### What the task asks
Your response should be the lines from the one holding "Sambut Kunjungan Komisi" to the last line of the data below, copied exactly and with no additions.

━━ Dataset entries ━━

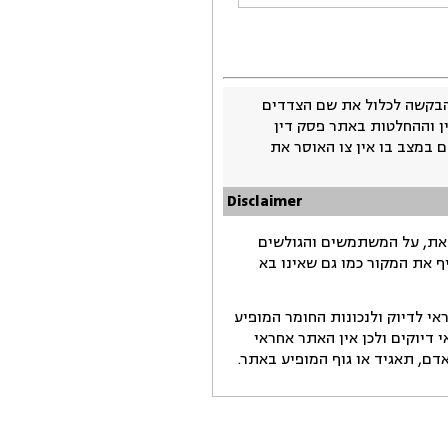
בקשה לכלול את שם הצדדים
ין וההחלטות באתר פסק דין
 במצב בו אין צו האוסר את
Disclaimer
זאת, על המשתמשים והגולשים
ף את המקור כמו גם שאינו בא
י לדיוק ולנכונות החומר המופיע
דיוקים ולכן אין האתר אחראי
ם, תאגיד או גוף המופיע באתר.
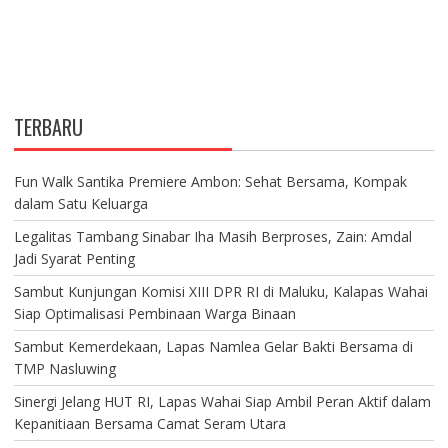
TERBARU
Fun Walk Santika Premiere Ambon: Sehat Bersama, Kompak
dalam Satu Keluarga
Legalitas Tambang Sinabar Iha Masih Berproses, Zain: Amdal
Jadi Syarat Penting
Sambut Kunjungan Komisi XIII DPR RI di Maluku, Kalapas Wahai
Siap Optimalisasi Pembinaan Warga Binaan
Sambut Kemerdekaan, Lapas Namlea Gelar Bakti Bersama di
TMP Nasluwing
Sinergi Jelang HUT RI, Lapas Wahai Siap Ambil Peran Aktif dalam
Kepanitiaan Bersama Camat Seram Utara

━━━

### Task result
Sambut Kunjungan Komisi XIII DPR RI di Maluku, Kalapas Wahai
Siap Optimalisasi Pembinaan Warga Binaan
Sambut Kemerdekaan, Lapas Namlea Gelar Bakti Bersama di
TMP Nasluwing
Sinergi Jelang HUT RI, Lapas Wahai Siap Ambil Peran Aktif dalam
Kepanitiaan Bersama Camat Seram Utara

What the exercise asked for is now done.